After almost a year of lurking at posts on this site, of finding inspiration from other people’s stories, of trying desperately to fight to control the urge to suicide, I’ve finally made an account, and I’ve finally decided to post.
My life is a fast track to failure, but I’m not going to get into that right now. I’m only 18, been through hell with my family, but I’ve held on so long. I’ve tried to live, tried to be happy, tried to be an optimist. And I was, at first. Life is not even hardly easy for any man, and I’ve had my fair share of hardship, but I tried to be happy for my family. I tried to be happy for my own self assurance.
And now, it’s like all the trying has been for nothing, because early 2016, before I graduated high school, my mindset finally caved in to the depression that I tried so hard to ward off, the depression I didn’t even know I had.
For months, I’ve researched suicide methods. Hanging (research on all the types of this), exit bag, train, gun, suicide by cop, heights, car exhaust, pills, highway semi, drowning, ********, etc, etc, etc.
And with the resources available to me, only hanging is the most convenient in my situation. But, I tried partial suspension this morning and didn’t get dizzy at all. My throat was constricted but I had the urge to lurch/vomit every time I waited 5 seconds, so I kept standing up. Wasn’t from nerves because I was completely calm and ready to do it. I’d already written my exit note months ago, cried like a baby until I was numb enough to come to terms with my choice, etc. I was SO READY TO GO AND I STILL AM.

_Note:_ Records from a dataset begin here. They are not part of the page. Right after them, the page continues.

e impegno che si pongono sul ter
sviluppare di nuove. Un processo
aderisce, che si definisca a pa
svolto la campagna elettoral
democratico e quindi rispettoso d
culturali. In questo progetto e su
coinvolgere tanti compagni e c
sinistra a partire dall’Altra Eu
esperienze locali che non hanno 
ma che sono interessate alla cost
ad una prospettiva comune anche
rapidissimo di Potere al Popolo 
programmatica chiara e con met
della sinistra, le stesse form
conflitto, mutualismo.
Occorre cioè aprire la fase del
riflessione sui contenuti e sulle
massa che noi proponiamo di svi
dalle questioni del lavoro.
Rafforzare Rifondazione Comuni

My dad came to the kitchen, where I’d gone to look for something to drink to stop the burning of my throat, and he said, “[Gorganizing], why’s your face swollen? What’s wrong with ya?” He seemed a little concerned, but I just looked at the open fridge and said, “I don’t have any idea what you’re talking about.” Just yesterday, we talked about how I’m doing nothing with my life.
I just want to know what I did wrong. In the attempt, I mean. I used a series of 3 belts, tied them together, looped over the door, and created a noose that would tighten when I fell, without breaking. Maybe I should turn the knot/buckle to the complete left side of my head so circulation is cut off from the right side of my neck/artery? I don’t know, I just want to be gone by New Year’s Day.
I refuse to hold on any longer.
7 comments
Why don’t you just overdose on sleeping pills? I’ve heard it’s not terribly painful. And if you hang yourself wrong you could only get brain damage, and then you’ll be even worse off.
I tried making a belt noose once. Not a good idea. I feel like rope will just work better.
Reading a lot of posts from other SPers, many have attempted hanging and have failed, either with rope or belts. I just don’t think this is a good method. If you keep standing up every 5s, it won’t work. But I’m sure it’s due to your body instinctively trying to live, even though your conscious mind does not.
Also, not that I want you to die, but if you kicked your chair away, how are you able to stand back up? Unless you didn’t kick your chair away?
I tried partial suspension, so my feet were still on the ground.
I tried partial suspension, so my feet were still on the ground.
That might have worked for a few seconds, but at least in my experience, hanging can work for a few seconds and then stop working all together. I tried a couple of times and on each try it worked less and less, so i’d read up more on it. You really don’t want to deal with oxygen deprivation consequences.